Work item:
Check every line of the entries that follow, and copy the ones containing "diesem".

Data shown:
========================

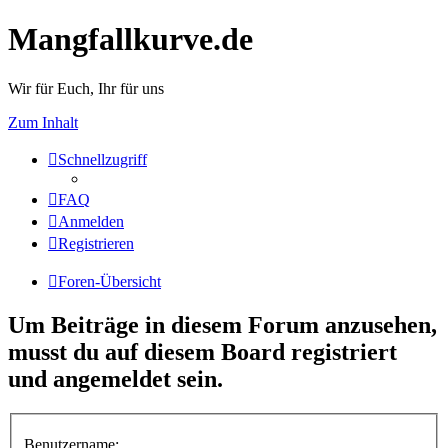
Mangfallkurve.de
Wir für Euch, Ihr für uns
Zum Inhalt
Schnellzugriff
FAQ
Anmelden
Registrieren
Foren-Übersicht
Um Beiträge in diesem Forum anzusehen,
musst du auf diesem Board registriert
und angemeldet sein.
Benutzername:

========================

Completed exercise:
Um Beiträge in diesem Forum anzusehen,
musst du auf diesem Board registriert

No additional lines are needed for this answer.